Collected data:
BEGIN

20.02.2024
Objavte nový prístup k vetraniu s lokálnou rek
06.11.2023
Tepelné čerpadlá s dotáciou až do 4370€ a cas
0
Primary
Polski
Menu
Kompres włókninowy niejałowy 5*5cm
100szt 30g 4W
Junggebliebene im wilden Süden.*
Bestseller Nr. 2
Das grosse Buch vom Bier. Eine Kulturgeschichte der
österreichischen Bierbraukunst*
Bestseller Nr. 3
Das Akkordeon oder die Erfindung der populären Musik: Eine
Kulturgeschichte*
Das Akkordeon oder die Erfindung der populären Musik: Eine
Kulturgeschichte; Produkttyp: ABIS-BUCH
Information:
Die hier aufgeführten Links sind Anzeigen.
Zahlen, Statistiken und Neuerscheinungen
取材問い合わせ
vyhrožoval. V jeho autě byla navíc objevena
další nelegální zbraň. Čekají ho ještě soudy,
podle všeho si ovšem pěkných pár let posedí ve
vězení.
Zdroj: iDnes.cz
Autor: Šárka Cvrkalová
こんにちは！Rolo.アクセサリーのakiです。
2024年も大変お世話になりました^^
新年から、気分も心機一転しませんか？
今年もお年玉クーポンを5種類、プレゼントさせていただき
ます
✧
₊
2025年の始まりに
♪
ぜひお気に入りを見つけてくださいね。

END

> [Required work]:
Copy out each line of the data where the string "Kulturgeschichte" appears.

> [Response to this task]:
Das grosse Buch vom Bier. Eine Kulturgeschichte der
Kulturgeschichte*
Kulturgeschichte; Produkttyp: ABIS-BUCH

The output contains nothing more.